TBI remains a leading cause of mortality and long-term disability worldwide, characterized by complex secondary cascades of injury due to inflammation, oxidative stress, blood-brain barrier (BBB) disruption, excitotoxicity, and neuronal apoptosis. While clinical practice and research have focused primarily on supportive care and intracranial pressure management, there is a growing interest in pharmacological agents that can prevent secondary injury mechanisms. Among these, ARBs, traditionally used for cardiovascular conditions, have emerged as potential neuroprotective agents in TBI.

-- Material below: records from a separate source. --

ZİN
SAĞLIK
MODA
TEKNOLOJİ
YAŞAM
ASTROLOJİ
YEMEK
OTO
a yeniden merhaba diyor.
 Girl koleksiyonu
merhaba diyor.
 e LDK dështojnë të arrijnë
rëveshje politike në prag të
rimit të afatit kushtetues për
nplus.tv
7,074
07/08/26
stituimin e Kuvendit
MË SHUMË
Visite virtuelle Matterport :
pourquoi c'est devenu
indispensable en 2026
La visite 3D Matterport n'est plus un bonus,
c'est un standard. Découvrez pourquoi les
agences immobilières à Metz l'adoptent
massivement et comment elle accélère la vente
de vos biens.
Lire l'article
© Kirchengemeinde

Preclinical models of TBI have demonstrated that blood-brain barrier-crossing ARBs reduce cerebral edema, improve BBB integrity, reduce dysfunctional cerebrovascular remodeling, and attenuate neuroinflammatory markers by controlling angiotensin II and AT1 & 2 receptors. AT1 receptors and PPAR-γ have an inverse effect: by inhibiting AT1 receptors, there’s an upregulation of PPAR-γ. PPAR-γ reduces proinflammatory cytokines via gene level inhibition (NFkB and AP-1), mitigating the effects of excessive inflammation, oxidative stress, and apoptosis in various tissues, including the brain.

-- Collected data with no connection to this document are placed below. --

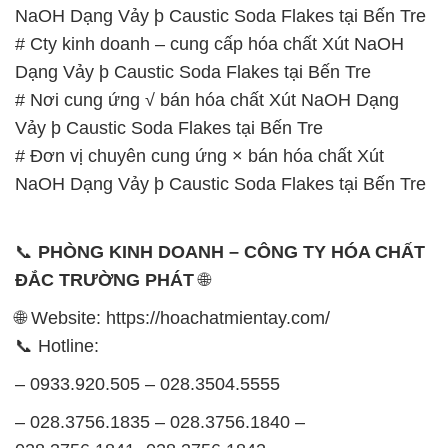
NaOH Dạng Vảy þ Caustic Soda Flakes tại Bến Tre
# Cty kinh doanh – cung cấp hóa chất Xút NaOH
Dạng Vảy þ Caustic Soda Flakes tại Bến Tre
# Nơi cung ứng √ bán hóa chất Xút NaOH Dạng
Vảy þ Caustic Soda Flakes tại Bến Tre
# Đơn vị chuyên cung ứng × bán hóa chất Xút
NaOH Dạng Vảy þ Caustic Soda Flakes tại Bến Tre
📞
PHÒNG KINH DOANH – CÔNG TY HÓA CHẤT
ĐẮC TRƯỜNG PHÁT
🌐
🌐 Website: https://hoachatmientay.com/
📞 Hotline:
– 0933.920.505 – 028.3504.5555
– 028.3756.1835 – 028.3756.1840 –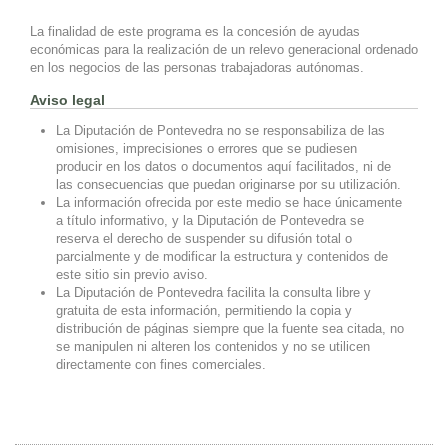
La finalidad de este programa es la concesión de ayudas
económicas para la realización de un relevo generacional ordenado
en los negocios de las personas trabajadoras autónomas.
Aviso legal
La Diputación de Pontevedra no se responsabiliza de las
omisiones, imprecisiones o errores que se pudiesen
producir en los datos o documentos aquí facilitados, ni de
las consecuencias que puedan originarse por su utilización.
La información ofrecida por este medio se hace únicamente
a título informativo, y la Diputación de Pontevedra se
reserva el derecho de suspender su difusión total o
parcialmente y de modificar la estructura y contenidos de
este sitio sin previo aviso.
La Diputación de Pontevedra facilita la consulta libre y
gratuita de esta información, permitiendo la copia y
distribución de páginas siempre que la fuente sea citada, no
se manipulen ni alteren los contenidos y no se utilicen
directamente con fines comerciales.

ARBs represent a promising class of neuroprotective agents in the management of TBI due to their multifaceted roles in modulating neuroinflammation, oxidative stress, and vascular dysfunction. Future research should prioritize prospective clinical trials, biomarker-guided treatment strategies, and investigation into the synergistic effects of ARBs with other neuroprotective agents.